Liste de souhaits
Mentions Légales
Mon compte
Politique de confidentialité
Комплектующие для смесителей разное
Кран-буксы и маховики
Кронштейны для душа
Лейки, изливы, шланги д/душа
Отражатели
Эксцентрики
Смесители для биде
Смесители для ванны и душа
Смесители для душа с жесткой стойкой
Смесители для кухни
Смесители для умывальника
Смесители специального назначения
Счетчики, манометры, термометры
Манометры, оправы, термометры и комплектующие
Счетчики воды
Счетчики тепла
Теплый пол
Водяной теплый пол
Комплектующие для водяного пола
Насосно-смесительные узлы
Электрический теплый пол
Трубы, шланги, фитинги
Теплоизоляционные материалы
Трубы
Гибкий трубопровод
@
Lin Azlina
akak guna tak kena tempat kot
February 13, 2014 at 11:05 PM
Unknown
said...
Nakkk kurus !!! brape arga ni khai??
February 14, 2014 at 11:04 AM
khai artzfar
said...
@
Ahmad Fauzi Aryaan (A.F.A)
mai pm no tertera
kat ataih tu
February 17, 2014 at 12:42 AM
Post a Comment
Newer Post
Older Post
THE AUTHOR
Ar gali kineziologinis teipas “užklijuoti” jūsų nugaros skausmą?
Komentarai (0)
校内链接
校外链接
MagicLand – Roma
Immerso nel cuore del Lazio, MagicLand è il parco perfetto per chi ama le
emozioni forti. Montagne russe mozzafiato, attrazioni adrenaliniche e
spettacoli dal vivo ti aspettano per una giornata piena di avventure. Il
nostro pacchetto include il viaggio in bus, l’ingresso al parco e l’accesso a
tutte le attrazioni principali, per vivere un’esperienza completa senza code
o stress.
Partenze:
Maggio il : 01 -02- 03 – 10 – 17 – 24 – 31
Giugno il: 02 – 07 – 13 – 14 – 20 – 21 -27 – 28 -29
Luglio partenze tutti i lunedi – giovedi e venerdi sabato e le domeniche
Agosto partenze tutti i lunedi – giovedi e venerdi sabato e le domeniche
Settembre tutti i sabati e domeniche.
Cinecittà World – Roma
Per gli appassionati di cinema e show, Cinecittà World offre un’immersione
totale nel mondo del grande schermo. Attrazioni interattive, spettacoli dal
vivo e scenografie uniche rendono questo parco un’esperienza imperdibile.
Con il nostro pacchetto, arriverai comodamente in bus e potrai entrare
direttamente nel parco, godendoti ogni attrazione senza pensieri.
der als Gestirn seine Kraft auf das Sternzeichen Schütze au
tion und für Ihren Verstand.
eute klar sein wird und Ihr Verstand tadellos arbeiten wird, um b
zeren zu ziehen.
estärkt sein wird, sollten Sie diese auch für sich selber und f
---*---
(Task goal) Only the count, nothing else: how many lines of the records hold the word "senza"?

(Answer to this task) 2